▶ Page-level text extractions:

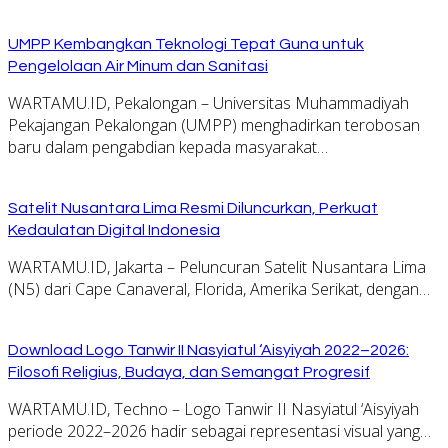
UMPP Kembangkan Teknologi Tepat Guna untuk
Pengelolaan Air Minum dan Sanitasi
WARTAMU.ID, Pekalongan – Universitas Muhammadiyah
Pekajangan Pekalongan (UMPP) menghadirkan terobosan
baru dalam pengabdian kepada masyarakat…
Satelit Nusantara Lima Resmi Diluncurkan, Perkuat
Kedaulatan Digital Indonesia
WARTAMU.ID, Jakarta – Peluncuran Satelit Nusantara Lima
(N5) dari Cape Canaveral, Florida, Amerika Serikat, dengan…
Download Logo Tanwir II Nasyiatul ‘Aisyiyah 2022–2026:
Filosofi Religius, Budaya, dan Semangat Progresif
WARTAMU.ID, Techno – Logo Tanwir II Nasyiatul ‘Aisyiyah
periode 2022–2026 hadir sebagai representasi visual yang…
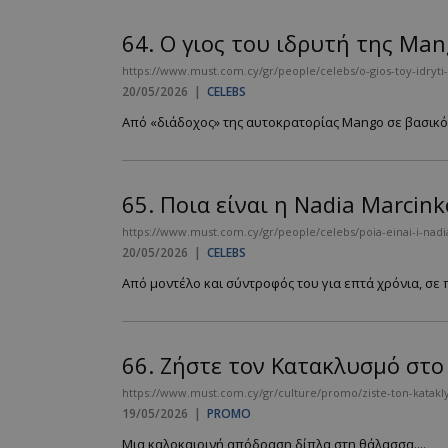
64.
O γιος του ιδρυτή της Man
https://www.must.com.cy/gr/people/celebs/o-gios-toy-idryti-
20/05/2026
|
CELEBS
Από «διάδοχος» της αυτοκρατορίας Mango σε βασικός
65.
Ποια είναι η Nadia Marcink
https://www.must.com.cy/gr/people/celebs/poia-einai-i-nadia
20/05/2026
|
CELEBS
Από μοντέλο και σύντροφός του για επτά χρόνια, σε π
66.
Ζήστε τον Κατακλυσμό στο
https://www.must.com.cy/gr/culture/promo/ziste-ton-katak
19/05/2026
|
PROMO
Μια καλοκαιρινή απόδραση δίπλα στη θάλασσα....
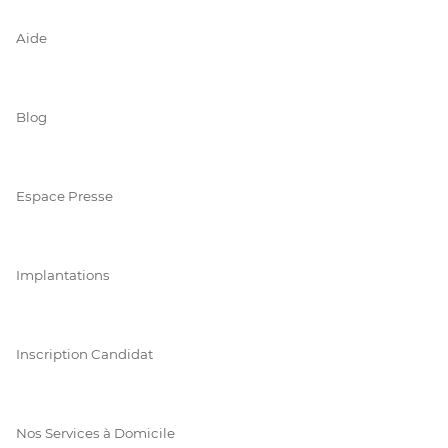
Aide
Blog
Espace Presse
Implantations
Inscription Candidat
Nos Services à Domicile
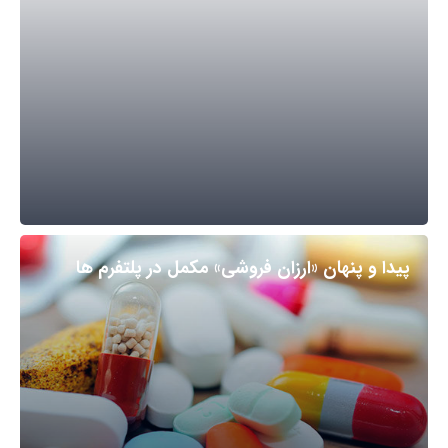
پیدا و پنهان «ارزان فروشی» مکمل در پلتفرم ها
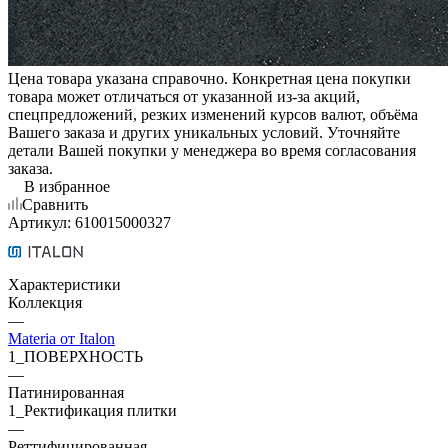
Цена товара указана справочно. Конкретная цена покупки
товара может отличаться от указанной из-за акций,
спецпредложений, резких изменений курсов валют, объёма
Вашего заказа и других уникальных условий. Уточняйте
детали Вашей покупки у менеджера во время согласования
заказа.
В избранное
Сравнить
Артикул:
610015000327
Характеристики
Коллекция
—
Materia от Italon
1_ПОВЕРХНОСТЬ
—
Патинированная
1_Ректификация плитки
—
Реттифицированная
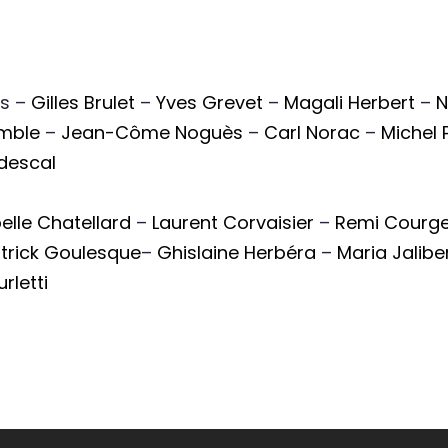
ès –
Gilles Brulet
–
Yves Grevet
–
Magali Herbert
–
N
mble
–
Jean-Côme Noguès
–
Carl Norac
–
Michel 
descal
elle Chatellard
–
Laurent Corvaisier
–
Remi Courg
trick Goulesque
–
Ghislaine Herbéra
–
Maria Jalibe
rletti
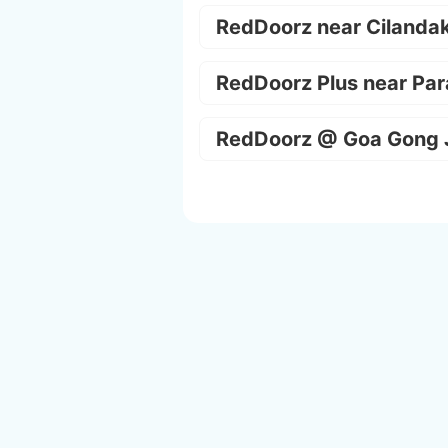
RedDoorz near Cilanda
RedDoorz Plus near Par
RedDoorz @ Goa Gong 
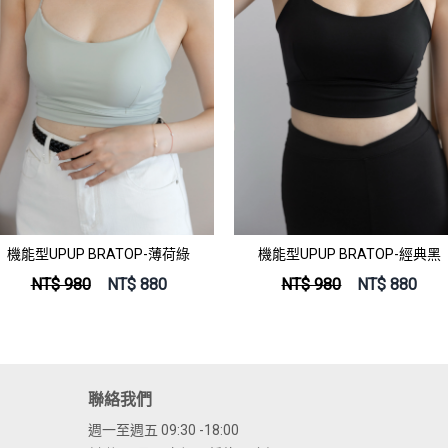
機能型UPUP BRATOP-薄荷綠
機能型UPUP BRATOP-經典黑
NT$ 980
NT$
880
NT$ 980
NT$
880
聯絡我們
週一至週五 09:30 -18:00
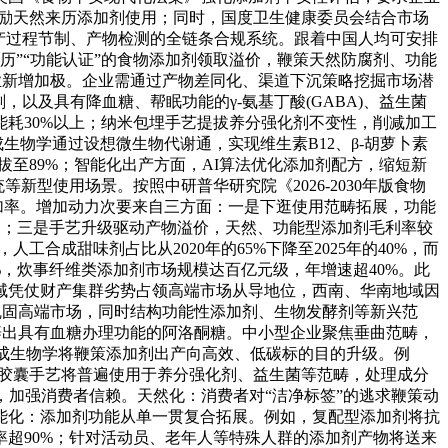
，激励天然来历添加剂使用；同时，国度卫生健康委员会结合市场
产过程节制、产物检测的全链条合规系统。跟着中国人均可安排
来历”“功能认证”的食物添加剂领取溢价，鞭策天然防腐剂、功能
业新增加极。企业需通过产物差同化、渠道下沉策略挖掘市场潜
以及具有降血糖、帮眠功能的γ-氨基丁酸(GABA)、益生菌
耗30%以上；纳米包埋手艺提拔养分强化剂不变性，削减加工
生物学通过设想微生物代谢通，实现维生素B12、β-胡萝卜素
拔至89%；智能化出产方面，AI算法优化添加剂配方，缩短新
型使用场景。按照中研普华研究院《2026-2030年版食物
合增加率。增加动力次要来自三方面：一是下逛使用范畴拓展，功能
点；三是手艺升级驱动产物溢价，天然、功能型添加剂毛利率较
合成甜味剂占比从2020年的65%下降至2025年的40%，而
%，炊事纤维类添加剂市场规模达百亿元级，年增速超40%。此
域凭仗财产集群劣势占领高端市场从导地位，西南、华南地域因
巩固高端市场，同时结构功能性添加剂、生物发酵剂等新兴范
辟出具有血糖办理功能的阿洛酮糖。中小型企业聚焦垂曲范畴，
合成生物学将鞭策添加剂出产向高效、低碳标的目的升级。例
、微胶囊手艺将普遍使用于养分强化剂、益生菌等范畴，处理成分
，加强消费者信赖。天然化：消费者对“洁净标签”的逃求鞭策动
能化：添加剂功能从单一贯复合拓展。例如，复配型添加剂将抗
超90%；针对活动员、老年人等特殊人群的添加剂产物将送来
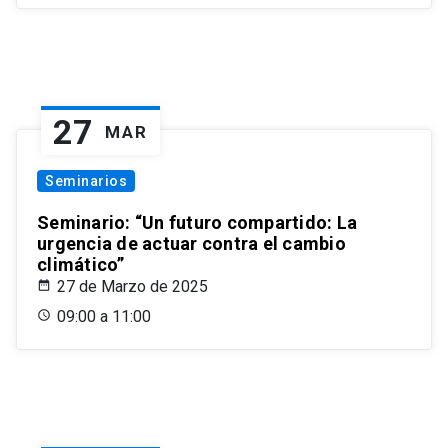
27
MAR
Seminarios
Seminario: “Un futuro compartido: La
urgencia de actuar contra el cambio
climático”
27 de Marzo de 2025
09:00 a 11:00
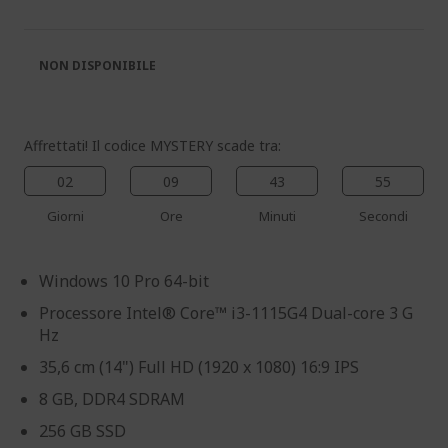
galleria
galleria
di
di
immagini
immagini
NON DISPONIBILE
Affrettati! Il codice MYSTERY scade tra:
02
09
43
55
Giorni
Ore
Minuti
Secondi
Windows 10 Pro 64-bit
Processore Intel® Core™ i3-1115G4 Dual-core 3 G
Hz
35,6 cm (14") Full HD (1920 x 1080) 16:9 IPS
8 GB, DDR4 SDRAM
256 GB SSD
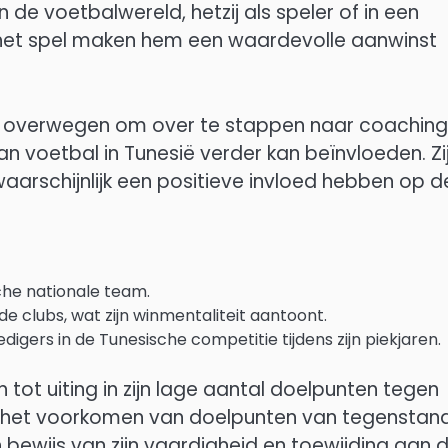
 de voetbalwereld, hetzij als speler of in een
n het spel maken hem een waardevolle aanwinst
overwegen om over te stappen naar coaching
an voetbal in Tunesië verder kan beïnvloeden. Zi
aarschijnlijk een positieve invloed hebben op d
che nationale team.
e clubs, wat zijn winmentaliteit aantoont.
gers in de Tunesische competitie tijdens zijn piekjaren.
t uiting in zijn lage aantal doelpunten tegen
teit in het voorkomen van doelpunten van tegenstan
en bewijs van zijn vaardigheid en toewijding aan 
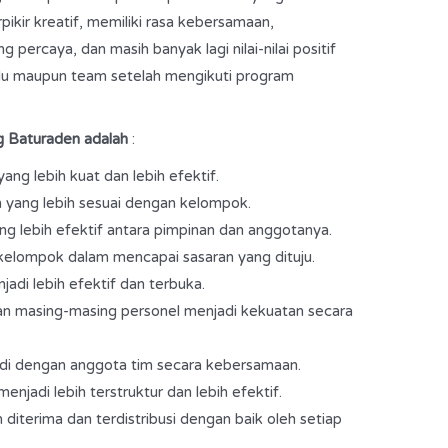
rpikir kreatif, memiliki rasa kebersamaan,
 percaya, dan masih banyak lagi nilai-­nilai positif
idu maupun team setelah mengikuti program
g Baturaden adalah
: ­
 lebih kuat dan lebih efektif. ­
ang lebih sesuai dengan kelompok.
g lebih efektif antara pimpinan dan anggotanya.
 kelompok dalam mencapai sasaran yang dituju.
di lebih efektif dan terbuka. ­
 masing-masing personel menjadi kekuatan secara
di dengan anggota tim secara kebersamaan.
jadi lebih terstruktur dan lebih efektif.
diterima dan terdistribusi dengan baik oleh setiap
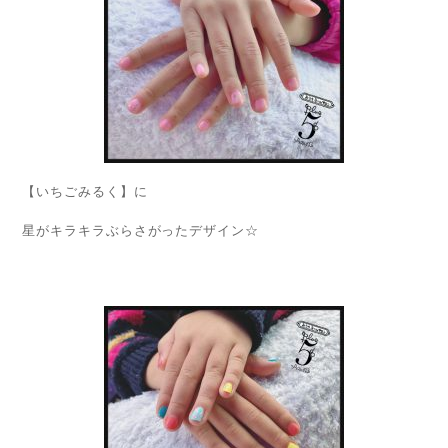
【いちごみるく】に
星がキラキラぶらさがったデザイン☆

▶ Activity:
Could you return all lines from the records that include the word "lebih"?

▶ Answer to the exercise:
 lebih kuat dan lebih efektif. ­
ang lebih sesuai dengan kelompok.
g lebih efektif antara pimpinan dan anggotanya.
di lebih efektif dan terbuka. ­
jadi lebih terstruktur dan lebih efektif.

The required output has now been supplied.